Le niveau socio économique des habitants à Rishon LeZion et à Haïfa est plus élevé qu’à Beersheva et dans ces deux cas les cas d’obésité sont avant tout dépendants des habitudes alimentaires développées à la maison, de l’éducation,  du style de vie et non pas  des caractéristiques de l’environnement bâti ou du fait qu’il existe davantage de zones piétonnes ou cyclables.

Dans tous les cas de figure plus l’enfant est sédentaire plus le risque qu’il soit en surpoids est élevé.  Pour autant dans aucun des trois cas étudiés il n’a pu être établi de corrélation scientifique et  directe entre l’obésité et l’environnement bâti. L’incidence s’explique  avant tout par le style de vie.

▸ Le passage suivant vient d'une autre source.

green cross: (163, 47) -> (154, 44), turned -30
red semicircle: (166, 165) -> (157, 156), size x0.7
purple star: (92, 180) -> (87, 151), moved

La piétonisation ou non de la ville n’a en fait pas d’effet significatif sur l’obésité en Israël.

La malbouffe fait des ravages partout dans le monde

“A partir de toutes les recherches menées dans le monde nous espérions identifier  un lien  entre l’environnement bâti,  la présence de zones piétonnes ou cyclables et l’offre d’activités physiques  et l’obésité .  On pouvait s’attendre à un moindre surpoids quand  les jeunes  sont plus actifs. Nous n’avons pas pu trouver de corrélation avec la marche à pied sauf à Beersheva mais de manière limitée”, résume Orna Baron-Epel.

De manière générale de très nombreux facteurs influent sur  la prise de poids dont le statut socio-économique. L’obésité est un sujet de santé publique grave car laisser développer un surpoids  conduit à des maladies chroniques comme le diabète et à des affections cardiaques.

Un récent rapport de l’OMS dénonce les changements sociétaux et  les mutations du système alimentaire mondial. Partout sur la planète, on a désormais plus facilement accès aux aliments et boissons ultra transformés, riche en sucres, en graisses ou en sel.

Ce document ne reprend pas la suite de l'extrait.